In 1939 Arthur is age 60 and his brother John 53 and are nearing the end of their active careers in the family business and their sons have essentially taken over from their fathers.A 1937 phone directory records the following listings-firstly; A.Charlton & Sons Ltd(nurseries,head office)Eridge Road,Tunbridge Wells tel 1423; Floral seed department 35 Pantiles tel 1423;Quarry Farm nurseries Rotherfield tel 27" and the second listing "John Charlton Ltd,nurserymen,Hillside Nursery,Eridge Road Tunbridge Wells tel 1450".This same listing appears until at least 1951 and then in 1968 only the first listing appears. During this time both John and Arthur passed away.Details about John's demise are not known but it is known that Arthur passed away in Tonbridge in the 4th quarter of 1944.The two of them would have left their business to their sons.

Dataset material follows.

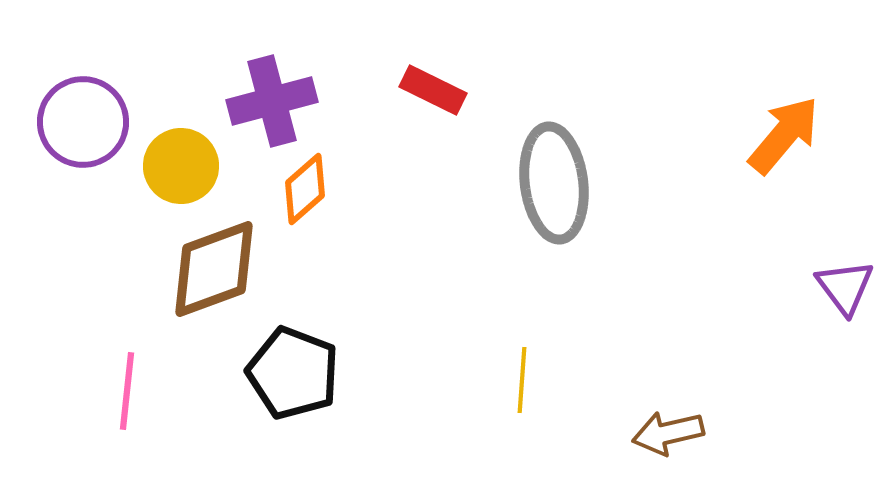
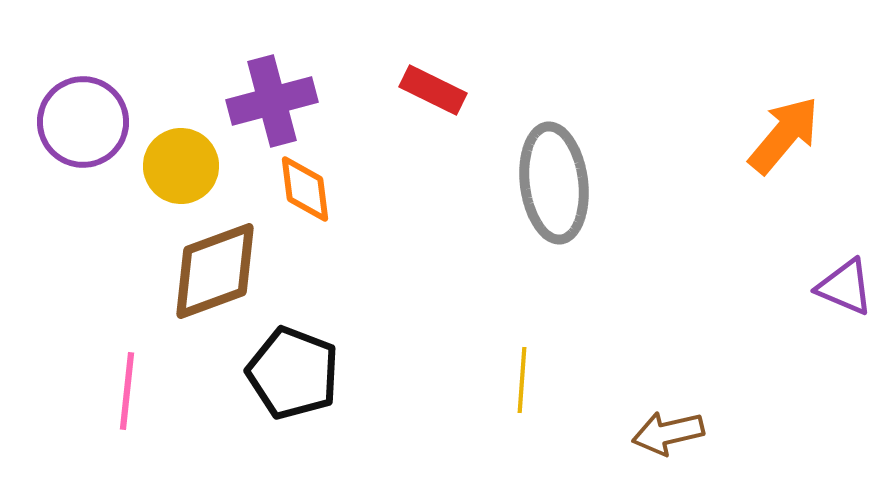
orange diamond: rotated 56 degrees counterclockwise
brown diamond: moved 1 px right, 2 px down
purple triangle: rotated 30 degrees counterclockwise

How long the business remained under Charlton ownership is not known exactly.However , a directory listing for 1976 gives the following; "Eridge Road Garden Centre(Charltons)Tunbridge Wells".It is known from Coblands Landscapes Limited that they owned Summervale Nurseries until April 1991 and then moved to Trench Road,Tonbridge,a place they left in November 1994 and moved to their current(2011) site at Langton Green,Tunbridge Wells. Coblands had been in business as landscape contractors in Tunbridge Wells for several years and are listed in a 1970 phone book at 9 Grainger Walk Tunbridge Wells and at Ivy Hatch,Sevenoakes.In 1971 they are listed at Ivey Hatch,Sevenoaks and also at Eridge Road Garden Centre,Tunbridge Wells indicating that this company had taken over the Carlton nursery in 1971.The Coblands company was incorporated April 6,1973.